Data items
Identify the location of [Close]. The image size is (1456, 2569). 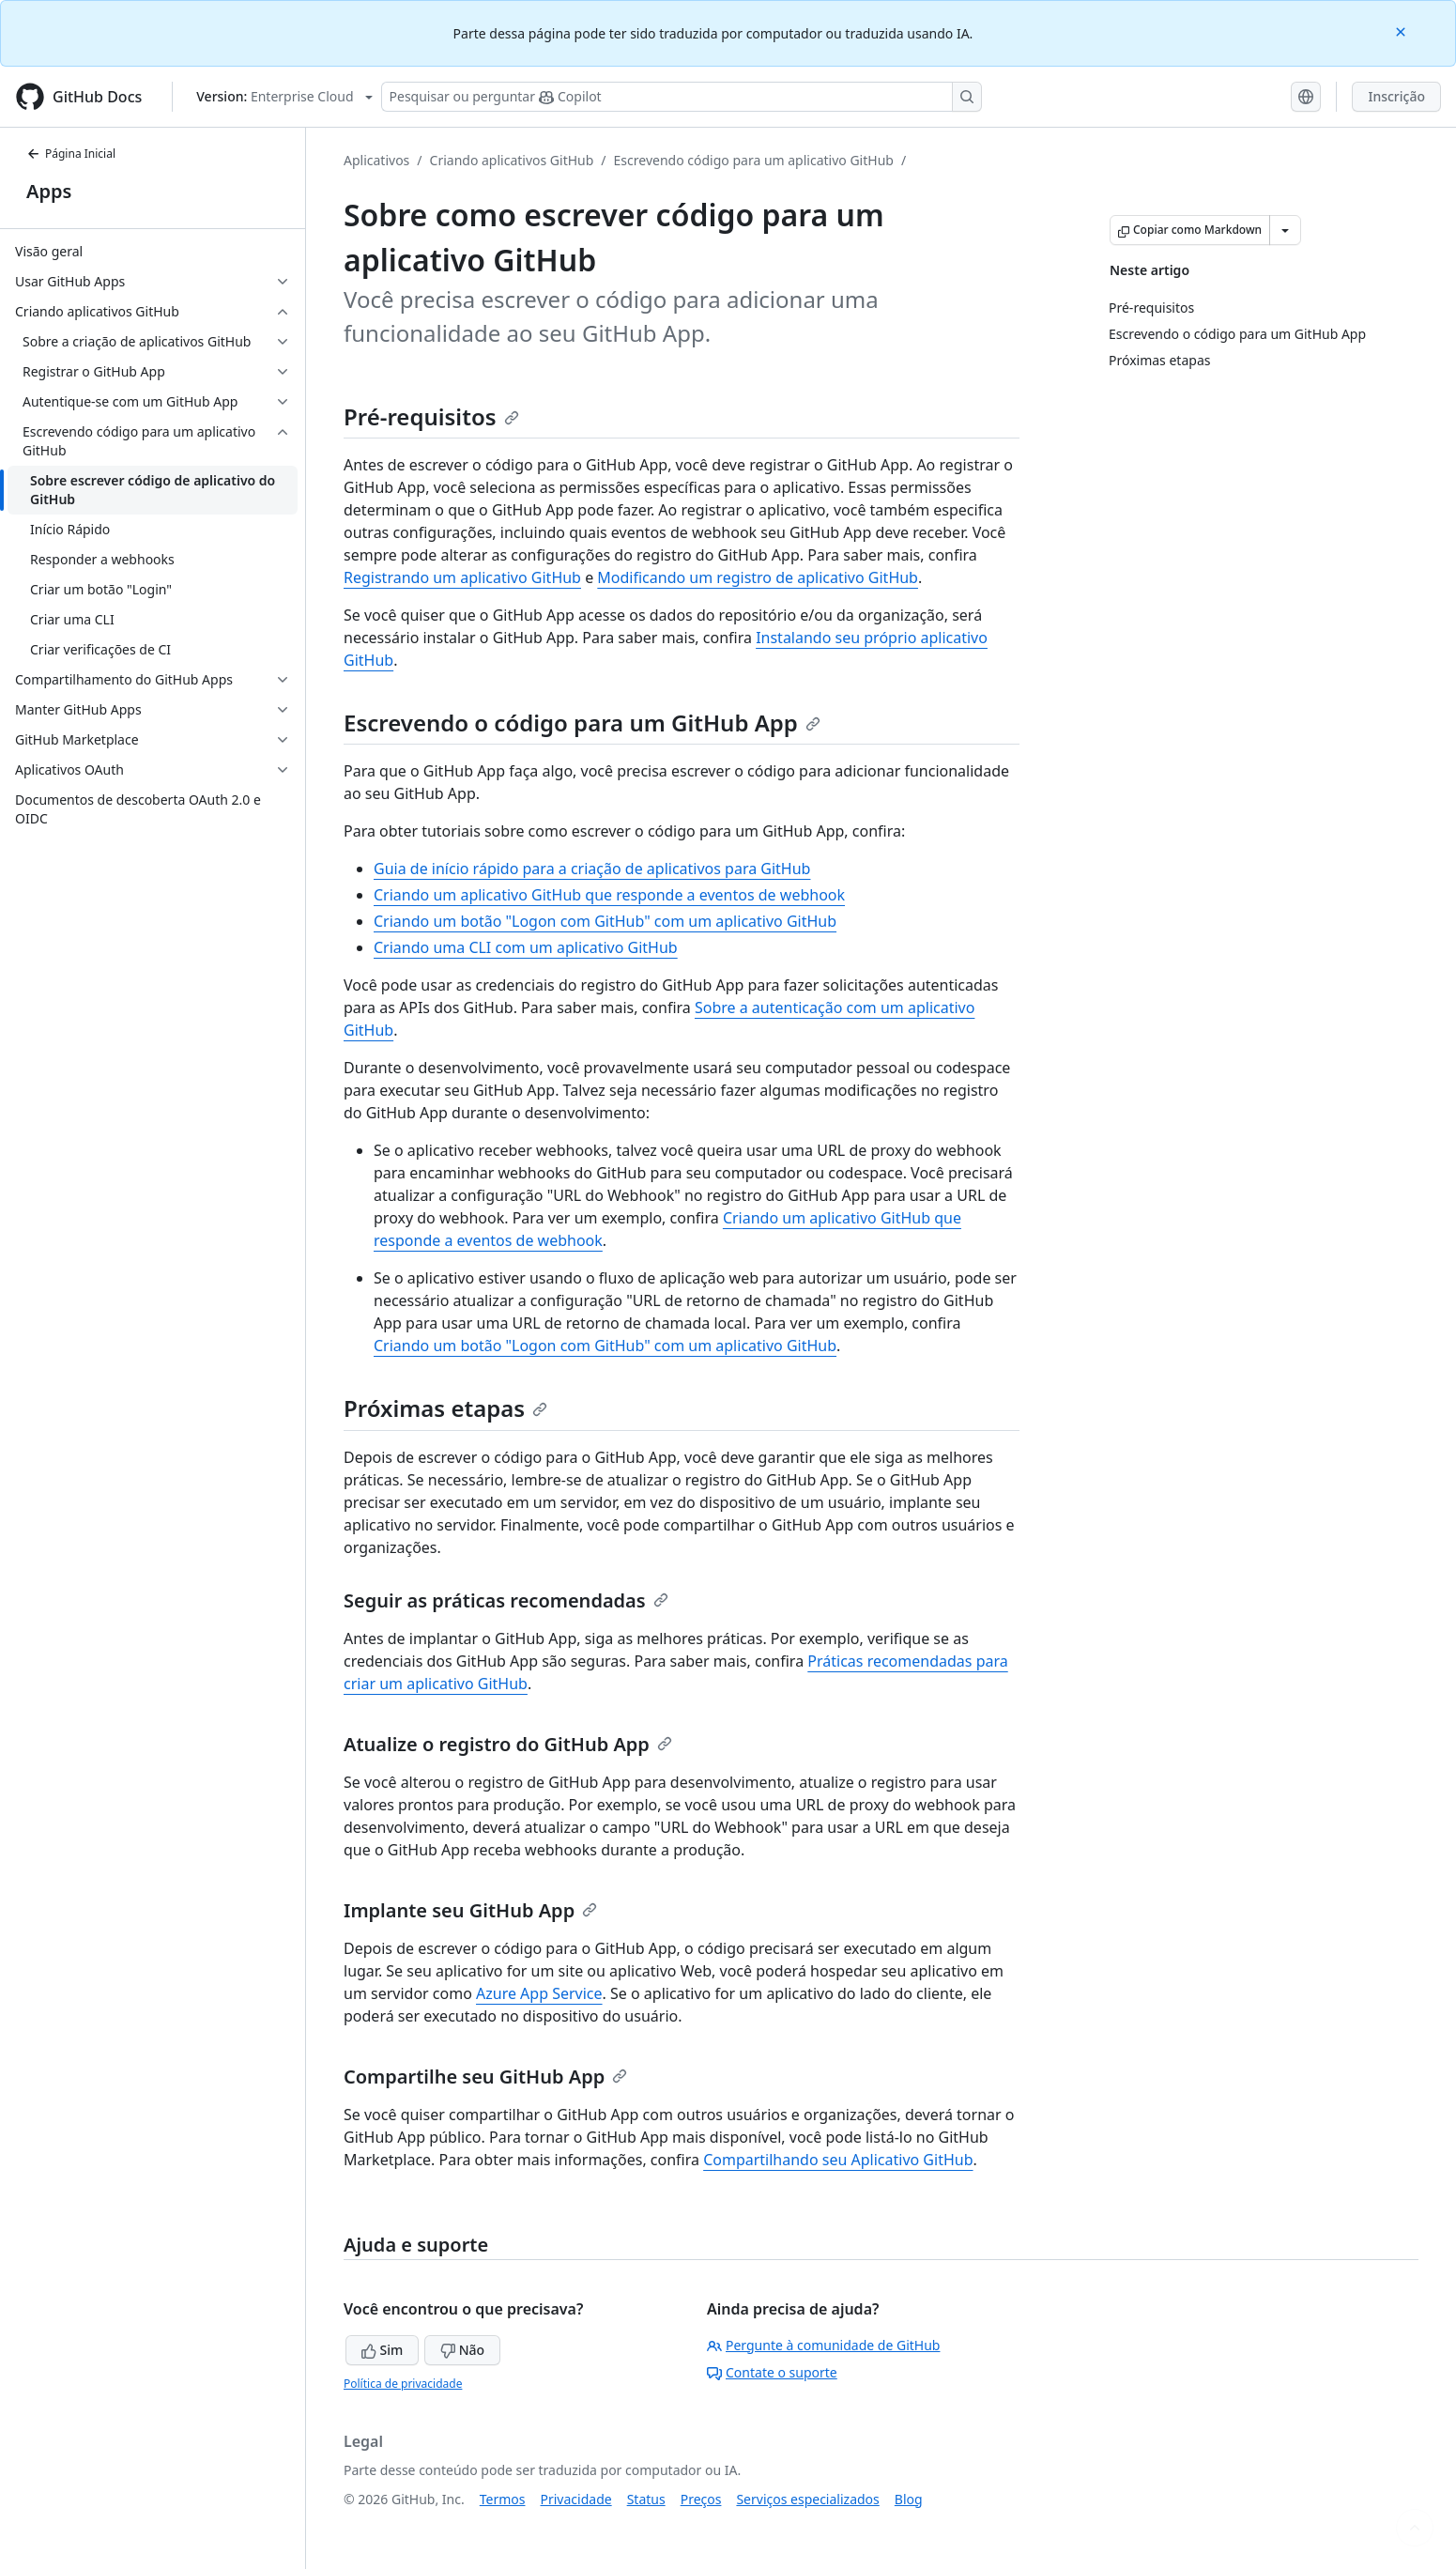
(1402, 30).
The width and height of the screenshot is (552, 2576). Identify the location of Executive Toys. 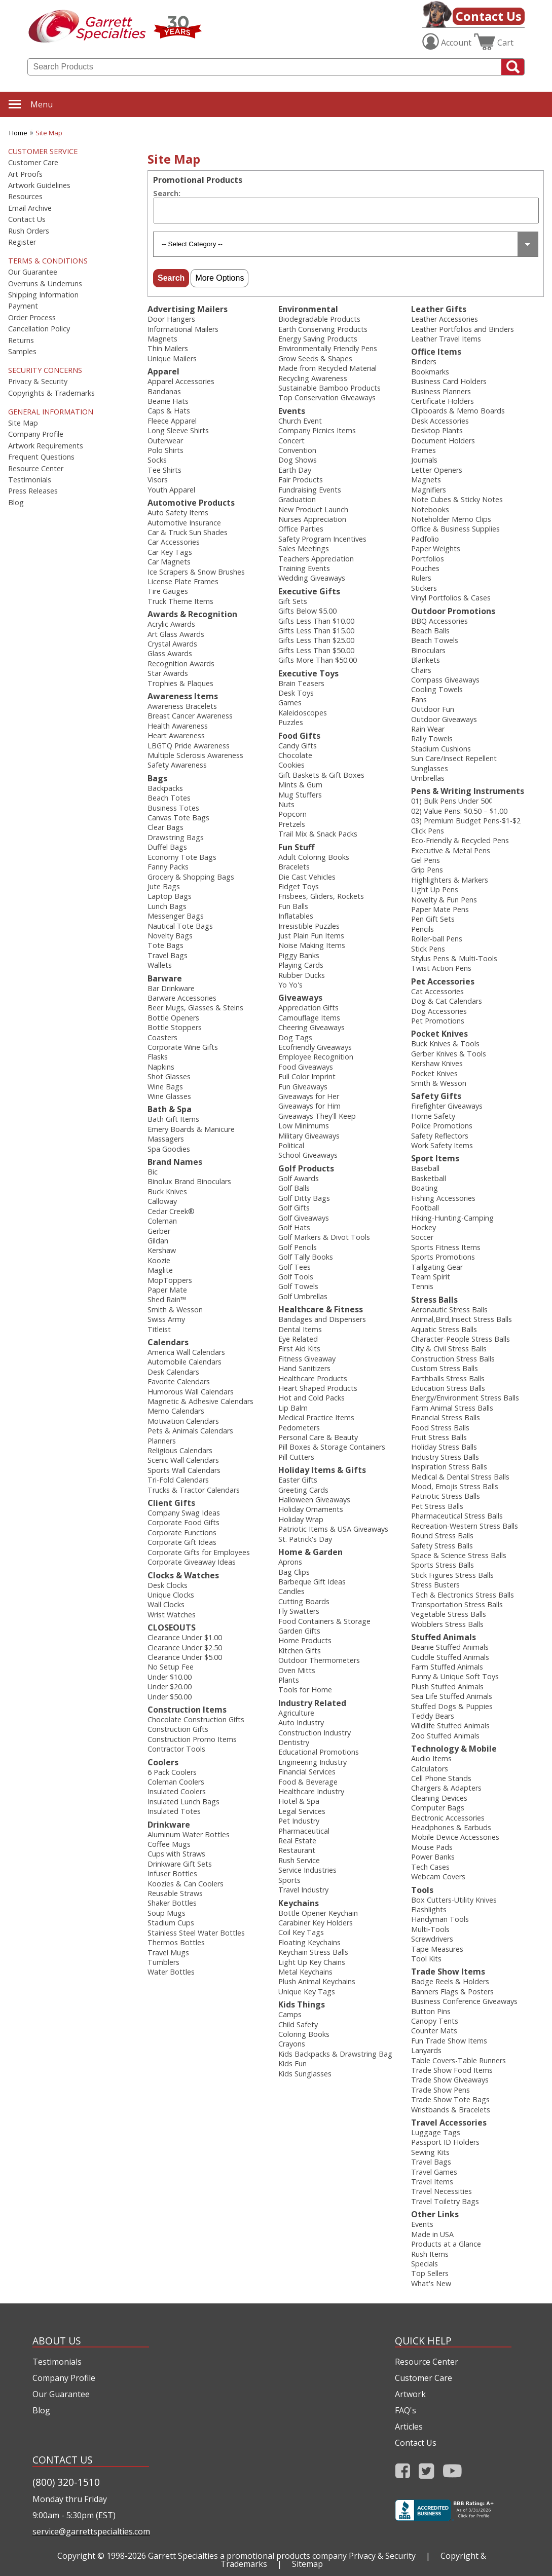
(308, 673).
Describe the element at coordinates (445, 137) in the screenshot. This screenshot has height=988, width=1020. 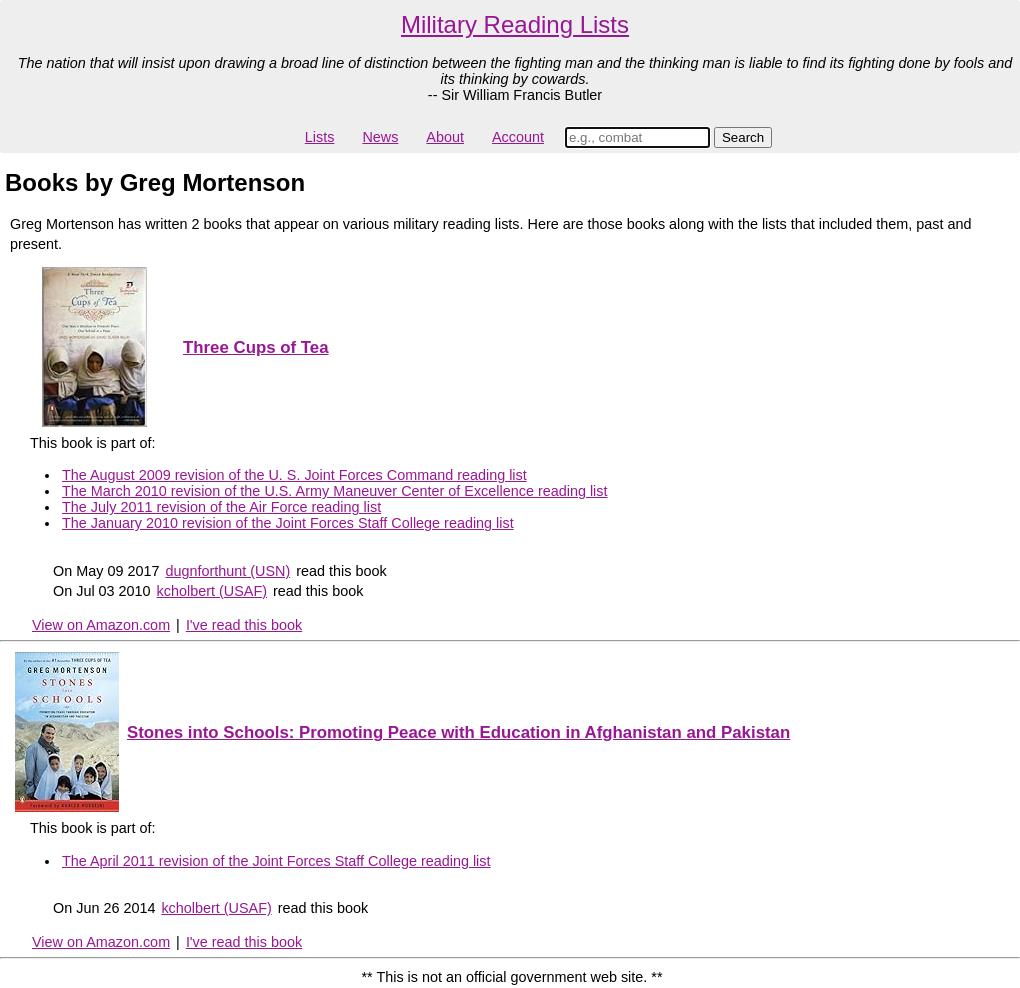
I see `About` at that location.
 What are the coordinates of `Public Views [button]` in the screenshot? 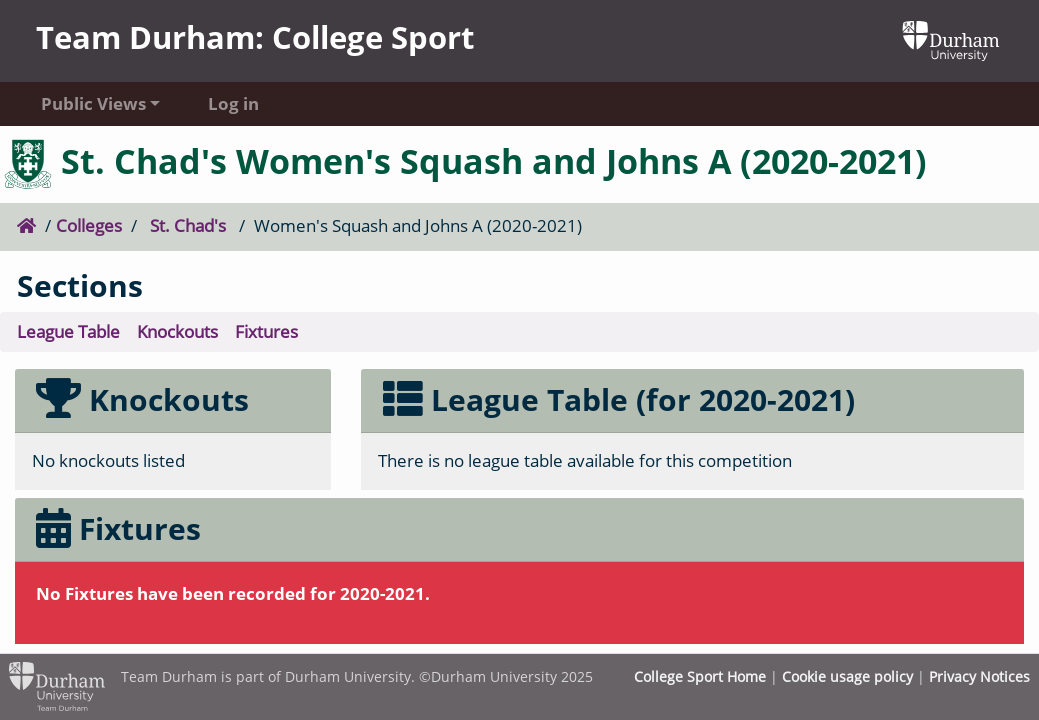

## [TASK DIRECTIONS]
Your answer must be an exact copy of the records, minus any pictures.

## [SOLUTION TO THIS PROBLEM]
Identify the location of [Close]. The image size is (1456, 2569). 
(1402, 30).
The width and height of the screenshot is (552, 2576). Identify the location of Executive Toys. 
(308, 673).
Describe the element at coordinates (445, 137) in the screenshot. This screenshot has height=988, width=1020. 
I see `About` at that location.
 What are the coordinates of `Public Views [button]` in the screenshot? 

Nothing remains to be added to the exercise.